No, Countries in the Global South Shouldn’t be Scrapping Fuel Subsidies

International organizations like the IMF are pressing Global South countries to cut their fuel subsidies in the name of fighting climate change. But don't be fooled: these are neoliberal measures that do little to reduce emissions while hammering the livelihoods of poor and working-class people.

Lagos, Nigeria in September 2020. (International Monetary Fund / Flickr)


Since the G20 meeting in 2009, a range of international organizations have used climate change arguments to press for fossil fuel subsidy reform. A widely read International Monetary Fund (IMF) study from the same year estimates that the global cost of fossil subsidies in 2017 was about $5.2 trillion, and that cutting these would reduce global carbon emissions by 28 percent. These amounts include direct subsidies to production and consumption, as well as external costs such as health and environment.

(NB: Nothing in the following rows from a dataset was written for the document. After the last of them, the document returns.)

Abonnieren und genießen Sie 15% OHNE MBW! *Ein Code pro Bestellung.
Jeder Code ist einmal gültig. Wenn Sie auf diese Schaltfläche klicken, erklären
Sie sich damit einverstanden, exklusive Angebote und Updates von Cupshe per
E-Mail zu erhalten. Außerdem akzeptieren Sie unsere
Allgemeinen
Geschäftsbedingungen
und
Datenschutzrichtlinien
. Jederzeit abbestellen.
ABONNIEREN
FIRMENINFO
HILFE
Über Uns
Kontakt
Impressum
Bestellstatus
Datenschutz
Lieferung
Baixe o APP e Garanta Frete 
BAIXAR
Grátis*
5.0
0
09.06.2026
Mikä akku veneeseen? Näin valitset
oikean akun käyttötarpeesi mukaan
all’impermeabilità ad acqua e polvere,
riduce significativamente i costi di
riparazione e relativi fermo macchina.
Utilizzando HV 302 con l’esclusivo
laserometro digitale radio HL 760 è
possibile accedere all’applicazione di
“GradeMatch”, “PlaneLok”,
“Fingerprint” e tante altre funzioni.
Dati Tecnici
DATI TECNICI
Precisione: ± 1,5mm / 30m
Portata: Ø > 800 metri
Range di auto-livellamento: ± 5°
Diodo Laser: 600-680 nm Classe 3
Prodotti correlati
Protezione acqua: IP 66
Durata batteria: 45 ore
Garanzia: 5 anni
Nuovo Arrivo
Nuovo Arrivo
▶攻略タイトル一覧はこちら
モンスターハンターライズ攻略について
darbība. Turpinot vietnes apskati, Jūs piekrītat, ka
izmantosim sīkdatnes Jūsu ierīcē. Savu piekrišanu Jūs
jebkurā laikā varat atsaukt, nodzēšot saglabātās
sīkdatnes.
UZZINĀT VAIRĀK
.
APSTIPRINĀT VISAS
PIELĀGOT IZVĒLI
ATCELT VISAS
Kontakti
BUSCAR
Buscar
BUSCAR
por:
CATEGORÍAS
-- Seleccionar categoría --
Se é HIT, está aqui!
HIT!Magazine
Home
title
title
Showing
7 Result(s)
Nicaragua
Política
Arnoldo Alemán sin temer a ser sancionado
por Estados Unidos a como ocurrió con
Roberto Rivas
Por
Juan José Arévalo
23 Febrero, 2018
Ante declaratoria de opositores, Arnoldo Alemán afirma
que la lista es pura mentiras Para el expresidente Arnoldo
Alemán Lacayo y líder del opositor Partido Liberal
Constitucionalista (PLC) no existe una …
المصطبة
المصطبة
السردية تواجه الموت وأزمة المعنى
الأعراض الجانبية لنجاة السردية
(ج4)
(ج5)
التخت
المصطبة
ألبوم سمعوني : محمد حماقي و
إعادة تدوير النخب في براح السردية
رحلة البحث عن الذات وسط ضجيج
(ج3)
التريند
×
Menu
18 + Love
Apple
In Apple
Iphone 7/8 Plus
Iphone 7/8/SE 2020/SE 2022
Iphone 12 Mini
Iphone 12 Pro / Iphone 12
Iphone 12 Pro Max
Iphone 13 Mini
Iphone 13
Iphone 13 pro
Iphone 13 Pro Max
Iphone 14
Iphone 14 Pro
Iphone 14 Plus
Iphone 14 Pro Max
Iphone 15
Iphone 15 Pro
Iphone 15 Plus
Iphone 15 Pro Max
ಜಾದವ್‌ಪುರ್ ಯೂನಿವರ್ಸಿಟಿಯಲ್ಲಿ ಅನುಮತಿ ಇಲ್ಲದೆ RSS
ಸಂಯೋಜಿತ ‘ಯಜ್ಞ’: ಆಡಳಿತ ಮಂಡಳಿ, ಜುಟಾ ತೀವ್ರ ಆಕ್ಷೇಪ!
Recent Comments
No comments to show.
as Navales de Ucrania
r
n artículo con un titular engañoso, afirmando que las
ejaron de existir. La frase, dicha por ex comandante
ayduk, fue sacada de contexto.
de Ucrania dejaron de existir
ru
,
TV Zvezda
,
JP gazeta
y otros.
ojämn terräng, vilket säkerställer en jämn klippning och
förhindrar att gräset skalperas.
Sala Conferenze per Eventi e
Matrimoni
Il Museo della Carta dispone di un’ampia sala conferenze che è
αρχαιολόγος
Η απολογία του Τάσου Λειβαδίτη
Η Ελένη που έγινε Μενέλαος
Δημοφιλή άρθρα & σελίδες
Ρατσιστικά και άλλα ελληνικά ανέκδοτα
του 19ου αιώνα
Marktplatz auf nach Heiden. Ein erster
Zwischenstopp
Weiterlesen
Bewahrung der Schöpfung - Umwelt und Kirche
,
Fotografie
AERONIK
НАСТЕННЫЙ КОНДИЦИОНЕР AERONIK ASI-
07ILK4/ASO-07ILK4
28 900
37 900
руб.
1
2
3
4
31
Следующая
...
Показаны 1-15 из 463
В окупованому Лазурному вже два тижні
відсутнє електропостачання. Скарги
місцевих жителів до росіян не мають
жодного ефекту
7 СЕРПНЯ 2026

Now, the World BankOrganization for Economic Co-operation and Development (OECD), and the International Energy Agency (IEA) want to use COVID-19 as an opportunity to get rid of what they consider inefficient fossil fuel subsidies. The G20 did not achieve much before 2020, only reducing fossil fuel subsidies by 9 percent. Most of this reduction was the result not of active policies, but lower costs of the subsidies, due to reduced international petroleum prices.

However, in responding to COVID-19, the G20 is moving in the wrong direction with new subsidies in the form of equity injections, loans, tax exemptions, and the relaxing of environmental standards. G20 countries spent about $170 billion in “public money commitments to fossil fuel-intensive sectors between January 1 and August 12, 2020.” In the US, COVID-19 packages to fossil fuel companies cost the public at least $50 million, in addition to the $20 billion in annual subsidies. In Norway, a member of the non-G20 country group “Friends of Fossil Fuel Subsidy Reform,” the oil industry got tax postponements worth more than $10 billion.